#### Material for this task
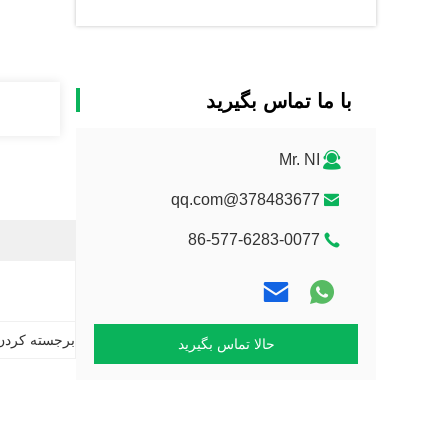
با ما تماس بگیرید
Mr. NI
378483677@qq.com
86-577-6283-0077
برجسته کردن
حالا تماس بگیرید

#### Your task
Repeat every record above exactly. Omit the pictures.

#### Task result
با ما تماس بگیرید
Mr. NI
378483677@qq.com
86-577-6283-0077
برجسته کردن
حالا تماس بگیرید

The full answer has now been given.